**The problem**: Set out exactly, line by line, the stretch of data below that begins at the line containing "Leasing, (657, 1377)" and ends at the line containing "Volby 2025 (667, 1131)", with both ends kept.

**Dataset content**:
● ● ● ● ● ● ●

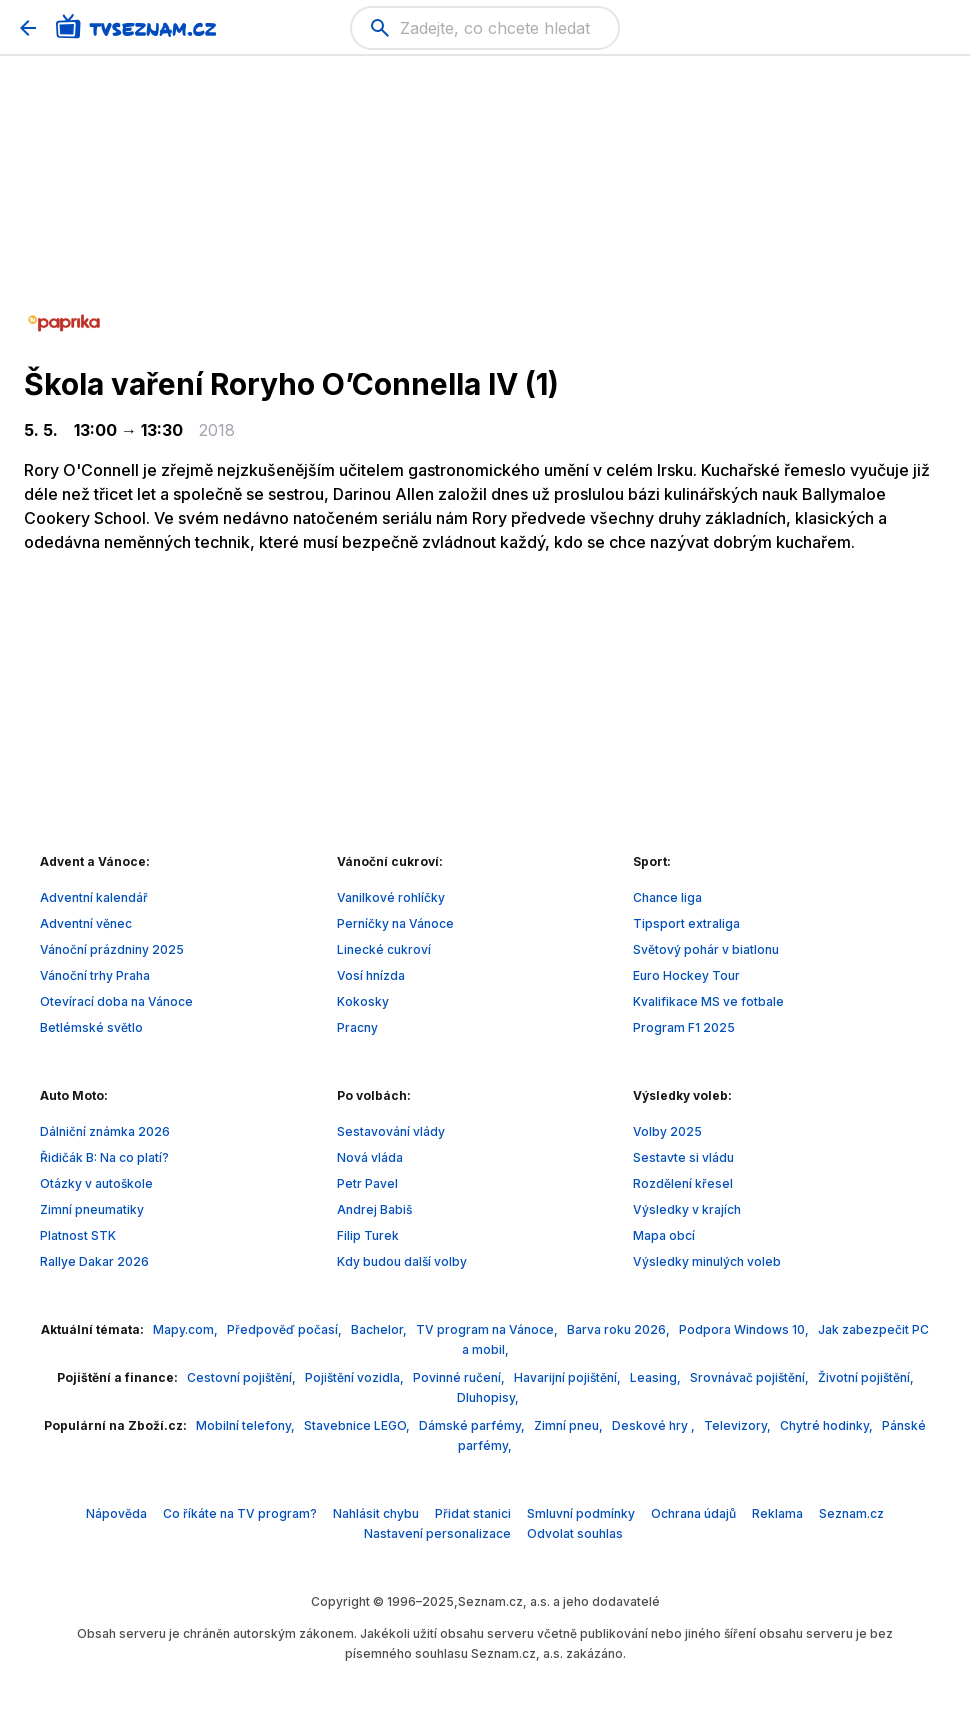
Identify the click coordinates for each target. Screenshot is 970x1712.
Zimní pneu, (570, 1425)
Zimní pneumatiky (92, 1209)
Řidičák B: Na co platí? (104, 1157)
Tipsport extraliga (686, 923)
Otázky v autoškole (96, 1183)
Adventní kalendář (94, 897)
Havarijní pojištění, (569, 1377)
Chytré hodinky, (828, 1425)
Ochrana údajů (693, 1513)
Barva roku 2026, (620, 1329)
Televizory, (739, 1425)
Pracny (357, 1027)
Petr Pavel (367, 1183)
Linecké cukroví (384, 949)
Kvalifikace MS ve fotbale (708, 1001)
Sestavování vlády (391, 1131)
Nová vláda (370, 1157)
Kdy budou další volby (402, 1261)
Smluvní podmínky (581, 1513)
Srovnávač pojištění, (751, 1377)
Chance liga (667, 897)
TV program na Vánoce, (488, 1329)
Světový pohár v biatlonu (706, 949)
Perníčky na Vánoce (395, 923)
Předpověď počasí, (286, 1329)
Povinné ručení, (460, 1377)
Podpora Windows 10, (745, 1329)
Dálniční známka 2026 (105, 1131)
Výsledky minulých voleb (707, 1261)
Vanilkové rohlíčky (391, 897)
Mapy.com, (187, 1329)
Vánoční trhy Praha (95, 975)
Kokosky (363, 1001)
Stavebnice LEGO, (358, 1425)
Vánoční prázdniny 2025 (112, 949)
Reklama (777, 1513)
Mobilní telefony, (247, 1425)
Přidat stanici (473, 1513)
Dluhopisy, (488, 1397)
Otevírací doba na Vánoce (116, 1001)
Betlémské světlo (91, 1027)
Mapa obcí (664, 1235)
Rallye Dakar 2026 (94, 1261)
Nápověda (116, 1513)
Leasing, (657, 1377)
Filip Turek (368, 1235)
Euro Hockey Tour (686, 975)
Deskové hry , (655, 1425)
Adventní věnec (86, 923)
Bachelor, (380, 1329)
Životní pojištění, (866, 1377)
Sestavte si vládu (683, 1157)
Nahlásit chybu (376, 1513)
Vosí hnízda (371, 975)
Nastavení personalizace (437, 1533)
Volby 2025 (667, 1131)
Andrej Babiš (374, 1209)
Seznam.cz (851, 1513)
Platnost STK (78, 1235)
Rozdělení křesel (683, 1183)
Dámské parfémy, (473, 1425)
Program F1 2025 (684, 1027)
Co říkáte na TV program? (240, 1513)
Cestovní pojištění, (243, 1377)
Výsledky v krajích (687, 1209)
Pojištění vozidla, (356, 1377)
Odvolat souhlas (575, 1533)
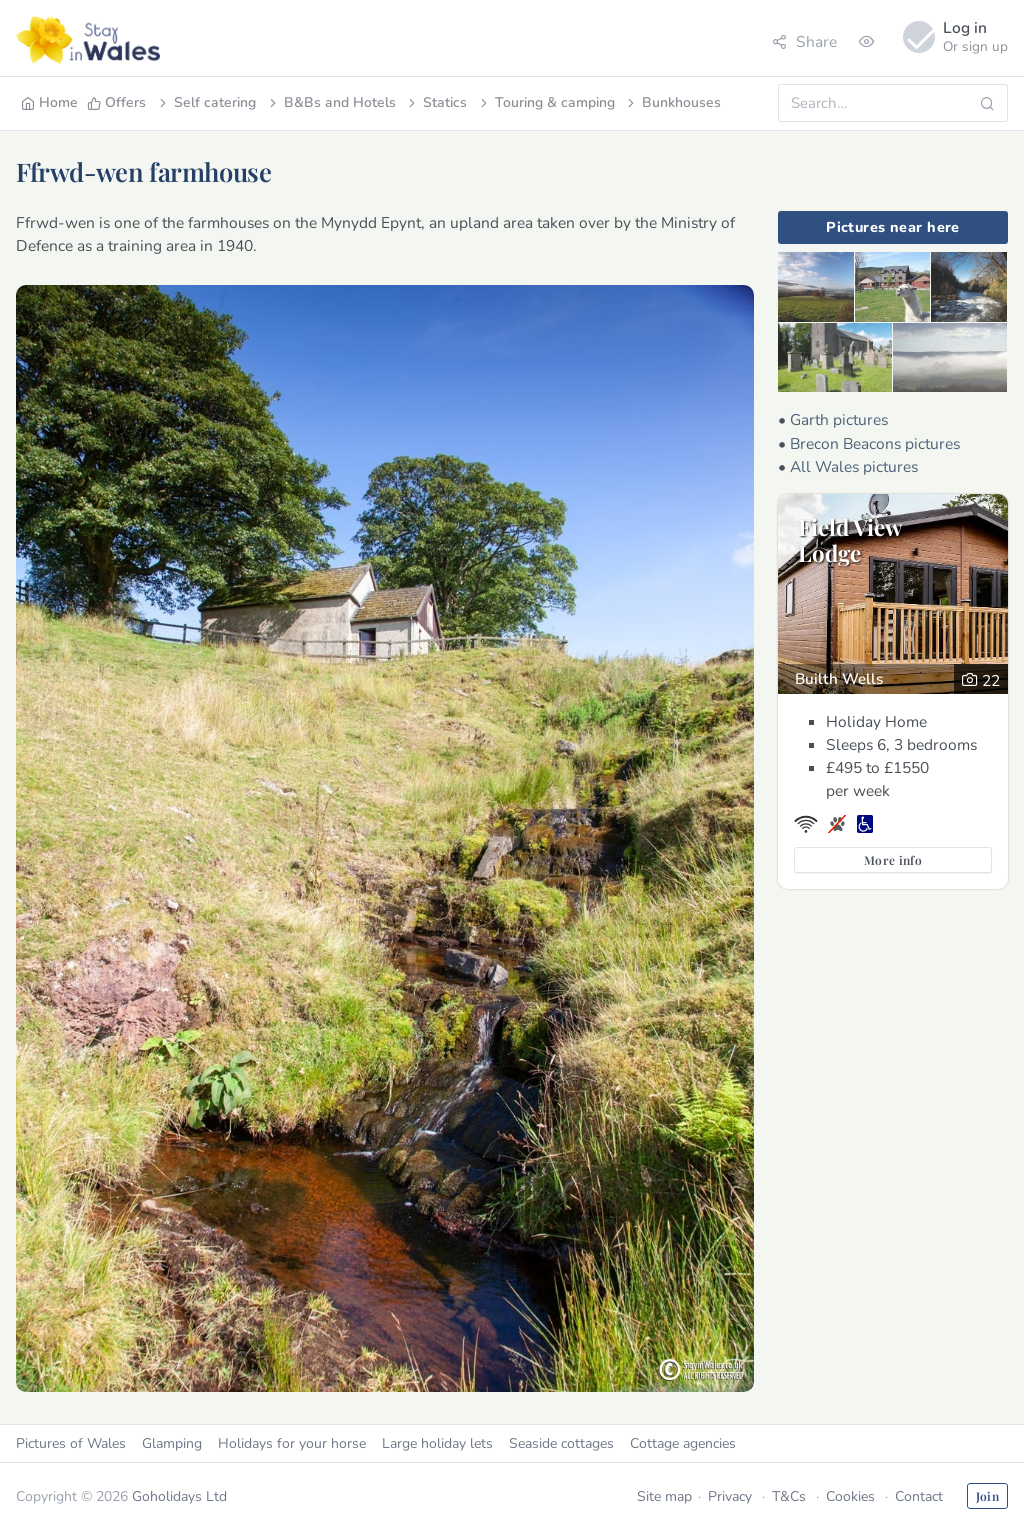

● ● ● ● ● ● ●

**Solution to the exercise**:
Leasing, (657, 1377)
Filip Turek (368, 1235)
Euro Hockey Tour (686, 975)
Deskové hry , (655, 1425)
Adventní věnec (86, 923)
Bachelor, (380, 1329)
Životní pojištění, (866, 1377)
Sestavte si vládu (683, 1157)
Nahlásit chybu (376, 1513)
Vosí hnízda (371, 975)
Nastavení personalizace (437, 1533)
Volby 2025 (667, 1131)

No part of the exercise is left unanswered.